Sem dúvida, a internet interfere cada vez mais na forma como nos relacionamos com a própria interioridade, com os outros e com o mundo habitado.  No espaço virtual todos se encontram, aprendem, jogam, brincam, brigam, trocam fotos e vídeos, iniciam e terminam amizades e namoros – e alguns conseguem ganhar dinheiro. Nesse ambiente virtual, opiniões e sentimentos são submetidos ao idioma adotado por aqueles que vivem “plugados”. Abreviaturas e emoticons divulgam um jeito novo de se expressar e comunicar. As mudanças nos modos de interagir e se organizar dispensam lideranças, motivação e organização. Tudo indica que a geração digital erra sem medo – afinal, a tecla apagar está sempre disponível e o botão de deletar permite excluir o que desagrada, irrita ou perturba. Tal contexto favorece o desenvolvimento de um individualismo que distorce a comunicação. No lugar da compreensão, surgem disfarces e distanciamento afetivo.

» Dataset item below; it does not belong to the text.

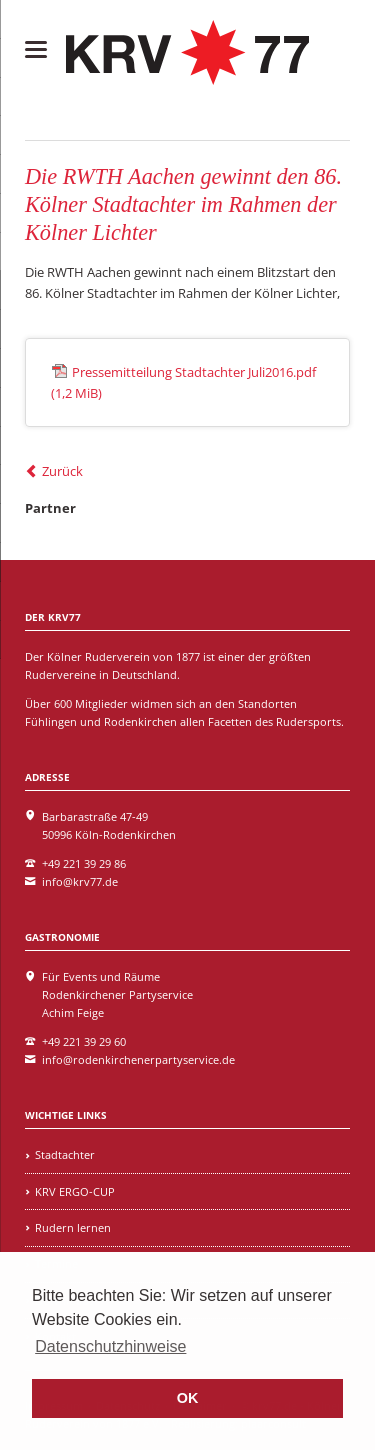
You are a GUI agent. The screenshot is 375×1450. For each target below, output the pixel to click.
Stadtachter (65, 1154)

Na internet, adolescentes conseguem esconder melhor suas angústias e as incertezas da passagem para a vida adulta, as crianças encontram jogos divertidos e os perigos da pedofilia, adultos descobrem o sexo e paixões virtuais.  É evidente que muita gente acha a comunicação via internet mais atraente do que o contato pessoal.  Porém, um dos desdobramentos da conexão digital pode ser a anulação do diálogo, que depende da atenção para os outros. A desvalorização do diálogo acompanha a falta de interesse em compartilhar mensagens para ser compreendido, considerando a necessidade de colaborar com o entendimento do outro. Se a tecnologia amplia a visão de mundo e enriquece o desenvolvimento psicológico ao fornecer conhecimentos, ela não substitui o contato presencial essencial ao desenvolvimento de relacionamentos significativos. Uma conversa “virtual” é muito diferente de quando falamos por telefone ou estamos diante de alguém. É mais diferente ainda quando envolve abraços e olhares, o aconchego de um ombro amigo e a libertação do choro que tentamos segurar.  Históricos de conversas registrados em algum aplicativo não melhoram uma comunicação muito superficial. Crianças, jovens e adultos precisam relacionar-se uns com os outros como seres humanos. E isto acontece quando estamos frente a frente com as pessoas, numa ligação direta, de corpo e alma. Nestes tempos de e-mails e redes sociais, a atenção do olhar e da escuta é uma ação generosa, cuidado que está faltando na era da informação.